* TASK DESCRIPTION *
Copy out the entries that follow exactly, leaving out the pictures.

* GIVEN INFORMATION *
<<<<

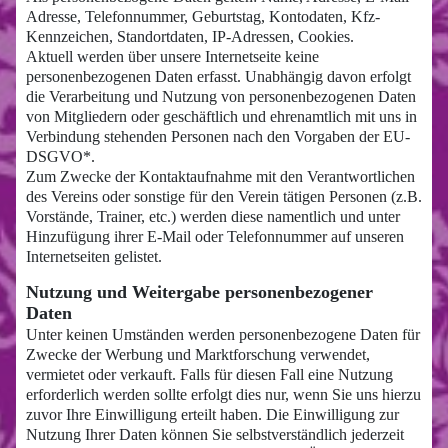
Adresse, Telefonnummer, Geburtstag, Kontodaten, Kfz-
Kennzeichen, Standortdaten, IP-Adressen, Cookies.
Aktuell werden über unsere Internetseite keine
personenbezogenen Daten erfasst. Unabhängig davon erfolgt
die Verarbeitung und Nutzung von personenbezogenen Daten
von Mitgliedern oder geschäftlich und ehrenamtlich mit uns in
Verbindung stehenden Personen nach den Vorgaben der EU-
DSGVO*.
Zum Zwecke der Kontaktaufnahme mit den Verantwortlichen
des Vereins oder sonstige für den Verein tätigen Personen (z.B.
Vorstände, Trainer, etc.) werden diese namentlich und unter
Hinzufügung ihrer E-Mail oder Telefonnummer auf unseren
Internetseiten gelistet.
Nutzung und Weitergabe personenbezogener
Daten
Unter keinen Umständen werden personenbezogene Daten für
Zwecke der Werbung und Marktforschung verwendet,
vermietet oder verkauft. Falls für diesen Fall eine Nutzung
erforderlich werden sollte erfolgt dies nur, wenn Sie uns hierzu
zuvor Ihre Einwilligung erteilt haben. Die Einwilligung zur
Nutzung Ihrer Daten können Sie selbstverständlich jederzeit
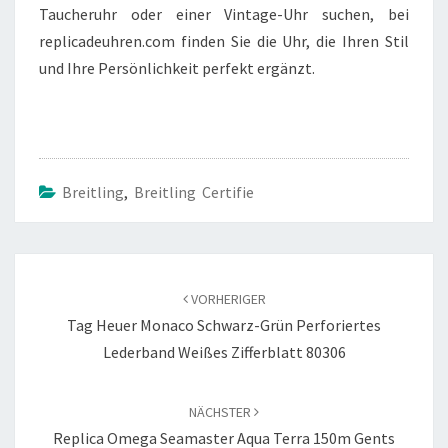
Taucheruhr oder einer Vintage-Uhr suchen, bei
replicadeuhren.com finden Sie die Uhr, die Ihren Stil
und Ihre Persönlichkeit perfekt ergänzt.
Breitling
,
Breitling Certifie
Beitragsnavigation
VORHERIGER
Tag Heuer Monaco Schwarz-Grün Perforiertes
Lederband Weißes Zifferblatt 80306
NÄCHSTER
Replica Omega Seamaster Aqua Terra 150m Gents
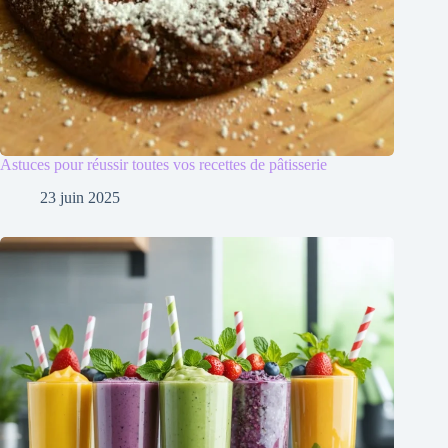
Astuces pour réussir toutes vos recettes de pâtisserie
23 juin 2025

>>>>

* RESULT OF THE TASK *
Adresse, Telefonnummer, Geburtstag, Kontodaten, Kfz-
Kennzeichen, Standortdaten, IP-Adressen, Cookies.
Aktuell werden über unsere Internetseite keine
personenbezogenen Daten erfasst. Unabhängig davon erfolgt
die Verarbeitung und Nutzung von personenbezogenen Daten
von Mitgliedern oder geschäftlich und ehrenamtlich mit uns in
Verbindung stehenden Personen nach den Vorgaben der EU-
DSGVO*.
Zum Zwecke der Kontaktaufnahme mit den Verantwortlichen
des Vereins oder sonstige für den Verein tätigen Personen (z.B.
Vorstände, Trainer, etc.) werden diese namentlich und unter
Hinzufügung ihrer E-Mail oder Telefonnummer auf unseren
Internetseiten gelistet.
Nutzung und Weitergabe personenbezogener
Daten
Unter keinen Umständen werden personenbezogene Daten für
Zwecke der Werbung und Marktforschung verwendet,
vermietet oder verkauft. Falls für diesen Fall eine Nutzung
erforderlich werden sollte erfolgt dies nur, wenn Sie uns hierzu
zuvor Ihre Einwilligung erteilt haben. Die Einwilligung zur
Nutzung Ihrer Daten können Sie selbstverständlich jederzeit
Taucheruhr oder einer Vintage-Uhr suchen, bei
replicadeuhren.com finden Sie die Uhr, die Ihren Stil
und Ihre Persönlichkeit perfekt ergänzt.
Breitling
,
Breitling Certifie
Beitragsnavigation
VORHERIGER
Tag Heuer Monaco Schwarz-Grün Perforiertes
Lederband Weißes Zifferblatt 80306
NÄCHSTER
Replica Omega Seamaster Aqua Terra 150m Gents
Astuces pour réussir toutes vos recettes de pâtisserie
23 juin 2025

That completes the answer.